(Transcribed page contents)
________________________

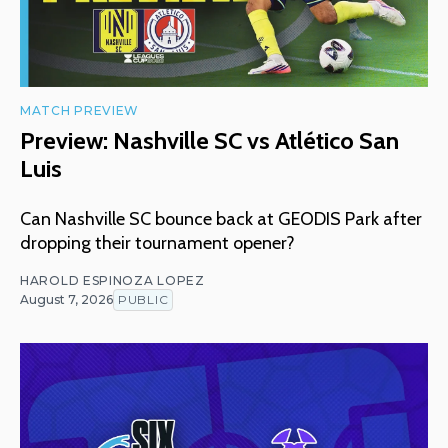
MATCH PREVIEW
Preview: Nashville SC vs Atlético San
Luis
Can Nashville SC bounce back at GEODIS Park after
dropping their tournament opener?
HAROLD ESPINOZA LOPEZ
August 7, 2026
PUBLIC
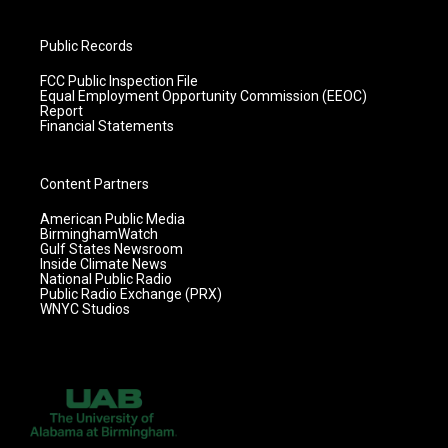
Public Records
FCC Public Inspection File
Equal Employment Opportunity Commission (EEOC)
Report
Financial Statements
Content Partners
American Public Media
BirminghamWatch
Gulf States Newsroom
Inside Climate News
National Public Radio
Public Radio Exchange (PRX)
WNYC Studios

________________________

» PROBLEM STATEMENT
Output only a verbatim copy of the lines spanning from the line that contains "FCC Public Inspection File" to the end of the records above.

» YOUR RESPONSE
FCC Public Inspection File
Equal Employment Opportunity Commission (EEOC)
Report
Financial Statements
Content Partners
American Public Media
BirminghamWatch
Gulf States Newsroom
Inside Climate News
National Public Radio
Public Radio Exchange (PRX)
WNYC Studios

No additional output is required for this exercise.